Alice Brock

by Greg

A note about something I’ve long been aware of but never listened to, the song “Alice’s Restaurant”, by Arlo Guthrie. Now realizing how close we live to Stockbridge, MA – just over an hour away, I’m a little disappointed on the timing of my discovery this morning, as I sip coffee quietly to a cold wet November morning, oddly welcomed after a long dry spell.

Just finished listening to the 19-minute song told in what I can only reference as an Allan Shermanesque style of storytelling. You know “Hello Mudda Hello Fadda”… OMG, if you don’t, please find it and enjoy a very relevant and funny part of our past – a real innocent time for many people.

I loved every minute of listening to Alice’s Restaurant, realizing many people still make it a tradition to listen to it for Thanksgiving. It is a song recorded live, which only adds to it all.

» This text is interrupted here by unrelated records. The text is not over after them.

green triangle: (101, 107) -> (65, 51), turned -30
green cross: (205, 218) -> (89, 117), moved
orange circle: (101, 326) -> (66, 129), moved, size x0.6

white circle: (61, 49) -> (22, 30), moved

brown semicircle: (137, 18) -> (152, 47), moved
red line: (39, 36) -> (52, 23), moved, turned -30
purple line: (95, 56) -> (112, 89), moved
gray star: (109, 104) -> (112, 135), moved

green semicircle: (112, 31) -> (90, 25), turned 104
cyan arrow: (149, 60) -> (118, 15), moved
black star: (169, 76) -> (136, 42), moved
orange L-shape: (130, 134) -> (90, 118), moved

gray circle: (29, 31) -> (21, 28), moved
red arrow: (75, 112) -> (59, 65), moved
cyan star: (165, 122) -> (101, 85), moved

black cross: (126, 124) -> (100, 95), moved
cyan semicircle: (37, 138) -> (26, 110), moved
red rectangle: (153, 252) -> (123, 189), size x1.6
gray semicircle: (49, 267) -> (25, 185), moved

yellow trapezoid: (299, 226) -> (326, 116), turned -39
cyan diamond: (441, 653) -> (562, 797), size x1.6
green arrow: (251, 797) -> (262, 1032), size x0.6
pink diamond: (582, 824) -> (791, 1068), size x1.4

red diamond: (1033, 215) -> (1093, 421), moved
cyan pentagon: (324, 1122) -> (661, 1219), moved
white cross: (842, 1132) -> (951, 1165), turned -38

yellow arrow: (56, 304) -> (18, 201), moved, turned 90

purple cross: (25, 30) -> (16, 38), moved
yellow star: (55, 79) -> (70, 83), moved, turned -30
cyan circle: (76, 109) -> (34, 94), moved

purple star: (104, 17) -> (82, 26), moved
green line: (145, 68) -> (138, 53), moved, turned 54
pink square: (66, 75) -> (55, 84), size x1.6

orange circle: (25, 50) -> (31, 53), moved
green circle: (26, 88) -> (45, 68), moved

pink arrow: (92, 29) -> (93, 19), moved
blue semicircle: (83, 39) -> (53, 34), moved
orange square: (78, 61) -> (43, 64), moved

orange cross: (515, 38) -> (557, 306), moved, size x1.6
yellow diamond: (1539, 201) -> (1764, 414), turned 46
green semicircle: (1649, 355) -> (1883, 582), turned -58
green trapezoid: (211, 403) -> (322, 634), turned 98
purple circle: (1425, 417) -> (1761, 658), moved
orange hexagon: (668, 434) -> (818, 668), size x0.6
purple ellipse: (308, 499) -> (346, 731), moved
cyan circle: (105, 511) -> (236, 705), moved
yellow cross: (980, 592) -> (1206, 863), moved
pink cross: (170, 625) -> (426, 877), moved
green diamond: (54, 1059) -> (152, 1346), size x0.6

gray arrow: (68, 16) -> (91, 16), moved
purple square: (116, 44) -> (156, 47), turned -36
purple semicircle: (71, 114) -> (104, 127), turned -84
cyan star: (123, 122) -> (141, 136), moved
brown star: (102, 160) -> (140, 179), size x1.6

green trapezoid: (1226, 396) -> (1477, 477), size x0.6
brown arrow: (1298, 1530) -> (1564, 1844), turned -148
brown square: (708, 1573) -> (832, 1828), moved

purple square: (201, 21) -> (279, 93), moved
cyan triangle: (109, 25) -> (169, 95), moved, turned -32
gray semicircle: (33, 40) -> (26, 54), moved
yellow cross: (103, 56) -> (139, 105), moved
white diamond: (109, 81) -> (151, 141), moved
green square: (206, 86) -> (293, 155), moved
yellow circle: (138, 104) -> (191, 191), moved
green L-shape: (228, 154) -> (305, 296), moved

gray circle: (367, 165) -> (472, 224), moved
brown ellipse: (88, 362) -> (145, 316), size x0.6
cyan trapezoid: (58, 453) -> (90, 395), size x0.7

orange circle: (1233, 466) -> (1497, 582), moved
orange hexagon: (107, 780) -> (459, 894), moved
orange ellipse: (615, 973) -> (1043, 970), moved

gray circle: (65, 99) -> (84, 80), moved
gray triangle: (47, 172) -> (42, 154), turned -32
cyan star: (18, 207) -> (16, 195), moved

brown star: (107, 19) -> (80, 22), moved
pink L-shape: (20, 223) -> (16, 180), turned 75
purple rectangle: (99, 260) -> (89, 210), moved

But as I’m listening it takes this very odd turn, which is clearly deliberate, to just be outrageously descriptive about a moment in jail. He starts talking about being in jail and sitting next to “mother rapers and father rapers” and says the word “rape” a bunch of times. It occurred to me that across social media comments, people share this song with their family every year at the Thanksgiving dinner table. Later in the song he employs the word “faggots”, as a derogatory expression that the audience laughs at. Folks, it just was the times… We’ve come a long way and maybe you had to live through the times to understand the “innocence” of what we now know to just be cruel words and ignorance. If all you can do is dwell on this, you’ve completely missed the forest, so to speak.

Incredibly grateful that I’ve finally discovered the story of Alice’s Restaurant, the song, the trash, the arrests, court appearances, and Alice. It’s really a complete story about maintaining friendships and loyalty at a time of year where we are supposed to reflect on what we are thankful for.

And deliberately like the song, this post is almost not about Alice Brock. The restaurant closed decades ago. But Arlo’s story and her name is once again lifted into the public conscious as we approach Thanksgiving. She passed away yesterday, and it seems completely appropriate to share this with you and encourage you to take the time to read the backstory and listen to the song “Alice’s Restaurant”. It is truly a piece of Americana that needs to be preserved exactly as it was, flawed and all. At its core, there is also a song representing a humble rebellion against overreach. The fact that this song still carries on is probably, in part, a testament to it.

The style in which the story is told is a songwriting genre we don’t see much anymore. Arlo Guthrie, in his own way, managed a similar style to Johnny Cash – just telling a story to the notes of a simple tune and a catchy chorus. While Johnny Cash defined his style with a no-nonsense way of telling his stories, Arlo manages to humorously drag the story out, which is a deliberate part of the experience and humor of a 19-minute song.

You can get anything you want at Alice’s Restaurant
You can get anything you want at Alice’s Restaurant
Walk right in, it’s around the back
Just a half a mile from the railroad track
You can get anything you want at Alice’s Restaurant

https://theberkshireedge.com/alice-brock-of-alices-restaurant-dies

God Bless the memory of Alice Brock and may we all, in our own ways, have a blessed Thanksgiving.